To Love Is to LiveBlog / Produced by The High Calling
"I've loved you the way my Father has loved me. Make yourselves at home in my love. If you keep my commands, you'll remain intimately at home in my love. That's what I've done—kept my Father's commands and made myself at home in his love. I've told you these things for a purpose: that my joy might be your joy, and your joy wholly mature. This is my command: Love one another the way I loved you. This is the very best way to love. Put your life on the line for your friends. You are my friends when you do the things I command you."
John 15:9-14 (The Message)
A nine-year-old girl had lost both kidneys and desperately needed a transplant. The only match was her six-year-old brother. The parents sat their son down and explained to him that if he was willing to donate a kidney, he could save his sister’s life. The boy thought for a long time before agreeing, but he said yes.

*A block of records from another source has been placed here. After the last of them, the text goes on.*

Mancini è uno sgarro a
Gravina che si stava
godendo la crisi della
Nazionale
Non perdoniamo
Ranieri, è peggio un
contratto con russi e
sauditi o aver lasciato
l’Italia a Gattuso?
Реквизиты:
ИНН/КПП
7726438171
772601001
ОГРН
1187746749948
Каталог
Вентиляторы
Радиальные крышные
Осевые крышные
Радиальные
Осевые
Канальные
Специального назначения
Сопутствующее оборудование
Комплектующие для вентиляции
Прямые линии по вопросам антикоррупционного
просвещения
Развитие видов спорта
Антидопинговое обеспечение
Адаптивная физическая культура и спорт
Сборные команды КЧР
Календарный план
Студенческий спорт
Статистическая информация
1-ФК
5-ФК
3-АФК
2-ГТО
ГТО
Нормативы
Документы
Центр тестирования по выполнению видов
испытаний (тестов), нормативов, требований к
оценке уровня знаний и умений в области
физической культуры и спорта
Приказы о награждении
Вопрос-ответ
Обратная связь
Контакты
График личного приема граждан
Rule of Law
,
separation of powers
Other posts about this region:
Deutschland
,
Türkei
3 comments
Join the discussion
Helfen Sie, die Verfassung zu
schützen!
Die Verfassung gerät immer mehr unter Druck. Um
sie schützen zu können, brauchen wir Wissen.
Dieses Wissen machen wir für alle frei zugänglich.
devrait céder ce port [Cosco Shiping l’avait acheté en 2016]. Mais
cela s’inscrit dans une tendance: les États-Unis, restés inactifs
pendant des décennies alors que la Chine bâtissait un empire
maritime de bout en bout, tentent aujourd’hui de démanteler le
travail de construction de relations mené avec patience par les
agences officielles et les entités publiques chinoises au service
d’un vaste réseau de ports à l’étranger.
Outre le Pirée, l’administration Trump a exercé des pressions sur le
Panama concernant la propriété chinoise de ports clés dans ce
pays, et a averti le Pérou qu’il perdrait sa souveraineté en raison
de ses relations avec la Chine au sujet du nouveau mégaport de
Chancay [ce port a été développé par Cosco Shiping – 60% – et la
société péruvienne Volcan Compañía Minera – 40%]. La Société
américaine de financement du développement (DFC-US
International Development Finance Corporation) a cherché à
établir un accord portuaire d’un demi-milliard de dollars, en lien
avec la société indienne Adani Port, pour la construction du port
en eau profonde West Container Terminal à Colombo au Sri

The next morning, as he lay on the gurney being wheeled into the operating room, the boy took hold of his parents’ hands. He said, “Mommy and Daddy, when do I die? Before they take my kidney out or after?”
To live is to choose.
Each day brings opportunities to choose for ill or good, and our choices determine the quality of our lives. Love is every bit as much a choice. To choose to love, in fact, is to live at the most fundamental and difficult level. Ask Martin Luther King. Or the King of Kings. They loved supremely and truly lived, and died as a result. But doesn’t it say somewhere that if one wants to truly live, one must die? And I always thought Jesus was speaking metaphorically.
Loving is hard work. It takes patience, for starters, and humility. It takes getting up at three o’clock in the morning. My wife and I just had our first baby, Arabelle Rose, and I’ve never been more confronted with my limitations as a human being. Belle has a habit, which I’m told is common to babies, of occasionally crying for no apparent reason. Is anything on the planet more confounding? Love is rocking a screaming baby to sleep for an hour in the middle of the night. Or holding a pet of ten years in your arms while the indignities of death take over. Or admitting that you’re wrong mid-argument. Or asking if you die before they remove the kidney or after.
Scott Peck once said, famously, that life is difficult. I say love is difficult. Or maybe they’re the same thing. To choose to love is to choose to live—no matter the cost—and to live well is to love deeply.